PROBLEM TO SOLVE: Except for the pictures, output the records in full and exactly.

DATA TO PROCESS:
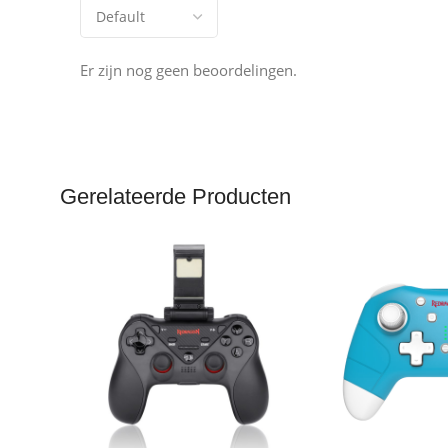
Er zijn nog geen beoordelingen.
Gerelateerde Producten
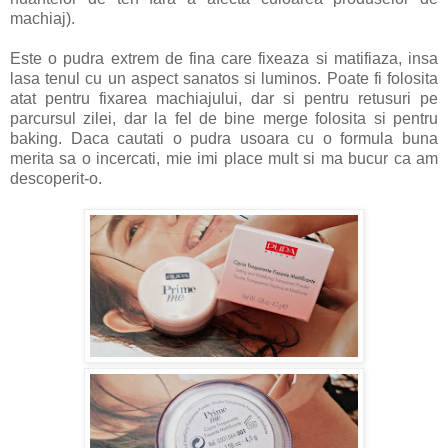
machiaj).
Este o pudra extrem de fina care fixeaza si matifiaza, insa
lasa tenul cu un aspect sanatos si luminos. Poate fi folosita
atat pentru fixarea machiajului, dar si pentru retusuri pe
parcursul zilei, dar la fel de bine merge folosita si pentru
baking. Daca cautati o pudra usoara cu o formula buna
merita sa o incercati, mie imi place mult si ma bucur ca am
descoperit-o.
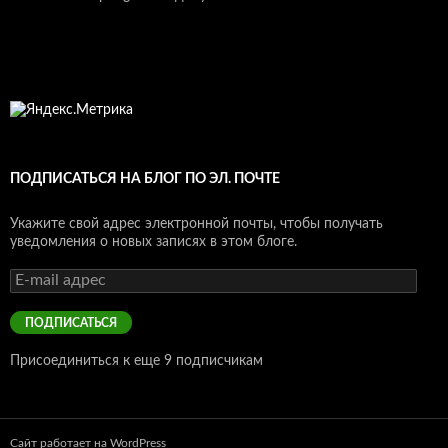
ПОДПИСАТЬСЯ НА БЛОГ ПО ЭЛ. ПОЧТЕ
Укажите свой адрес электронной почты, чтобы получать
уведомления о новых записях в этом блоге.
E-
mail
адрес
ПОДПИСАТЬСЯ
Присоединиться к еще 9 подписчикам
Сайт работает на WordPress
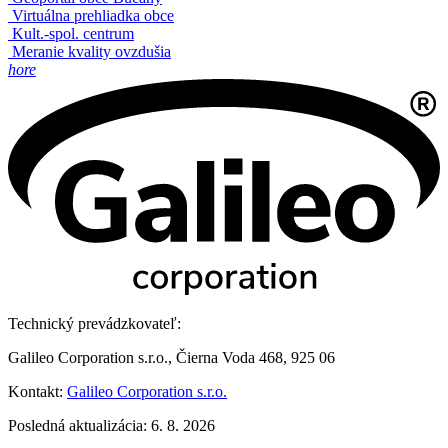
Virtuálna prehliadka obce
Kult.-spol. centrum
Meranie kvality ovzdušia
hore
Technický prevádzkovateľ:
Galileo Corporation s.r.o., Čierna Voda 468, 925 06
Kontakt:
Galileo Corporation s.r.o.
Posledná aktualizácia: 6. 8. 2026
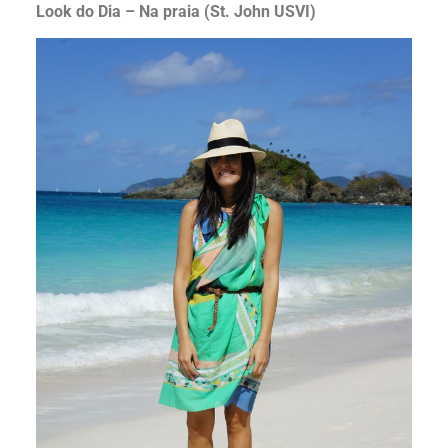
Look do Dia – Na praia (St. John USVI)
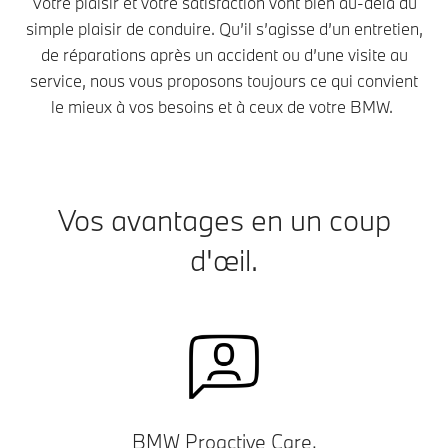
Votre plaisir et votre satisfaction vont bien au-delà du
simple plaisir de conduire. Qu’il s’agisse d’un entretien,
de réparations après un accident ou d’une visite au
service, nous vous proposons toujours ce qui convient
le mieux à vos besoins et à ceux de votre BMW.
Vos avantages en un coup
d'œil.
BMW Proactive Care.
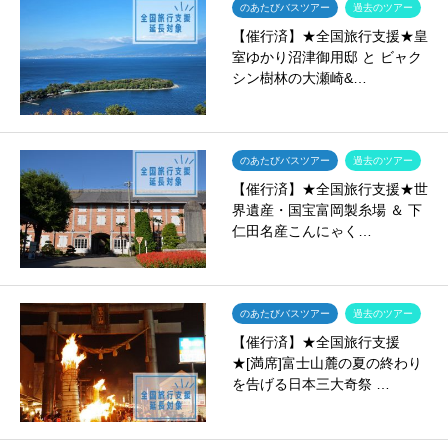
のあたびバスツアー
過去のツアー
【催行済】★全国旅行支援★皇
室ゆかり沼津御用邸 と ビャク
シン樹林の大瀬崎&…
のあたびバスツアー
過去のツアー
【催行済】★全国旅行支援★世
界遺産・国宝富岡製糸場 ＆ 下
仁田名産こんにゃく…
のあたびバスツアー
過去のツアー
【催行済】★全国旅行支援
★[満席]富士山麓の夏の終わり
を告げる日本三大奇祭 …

OUTPUT OF THE TASK:
Er zijn nog geen beoordelingen.
Gerelateerde Producten
machiaj).
Este o pudra extrem de fina care fixeaza si matifiaza, insa
lasa tenul cu un aspect sanatos si luminos. Poate fi folosita
atat pentru fixarea machiajului, dar si pentru retusuri pe
parcursul zilei, dar la fel de bine merge folosita si pentru
baking. Daca cautati o pudra usoara cu o formula buna
merita sa o incercati, mie imi place mult si ma bucur ca am
descoperit-o.
ПОДПИСАТЬСЯ НА БЛОГ ПО ЭЛ. ПОЧТЕ
Укажите свой адрес электронной почты, чтобы получать
уведомления о новых записях в этом блоге.
E-
mail
адрес
ПОДПИСАТЬСЯ
Присоединиться к еще 9 подписчикам
Сайт работает на WordPress
Virtuálna prehliadka obce
Kult.-spol. centrum
Meranie kvality ovzdušia
hore
Technický prevádzkovateľ:
Galileo Corporation s.r.o., Čierna Voda 468, 925 06
Kontakt:
Galileo Corporation s.r.o.
Posledná aktualizácia: 6. 8. 2026
Look do Dia – Na praia (St. John USVI)
Votre plaisir et votre satisfaction vont bien au-delà du
simple plaisir de conduire. Qu’il s’agisse d’un entretien,
de réparations après un accident ou d’une visite au
service, nous vous proposons toujours ce qui convient
le mieux à vos besoins et à ceux de votre BMW.
Vos avantages en un coup
d'œil.
BMW Proactive Care.
のあたびバスツアー
過去のツアー
【催行済】★全国旅行支援★皇
室ゆかり沼津御用邸 と ビャク
シン樹林の大瀬崎&…
のあたびバスツアー
過去のツアー
【催行済】★全国旅行支援★世
界遺産・国宝富岡製糸場 ＆ 下
仁田名産こんにゃく…
のあたびバスツアー
過去のツアー
【催行済】★全国旅行支援
★[満席]富士山麓の夏の終わり
を告げる日本三大奇祭 …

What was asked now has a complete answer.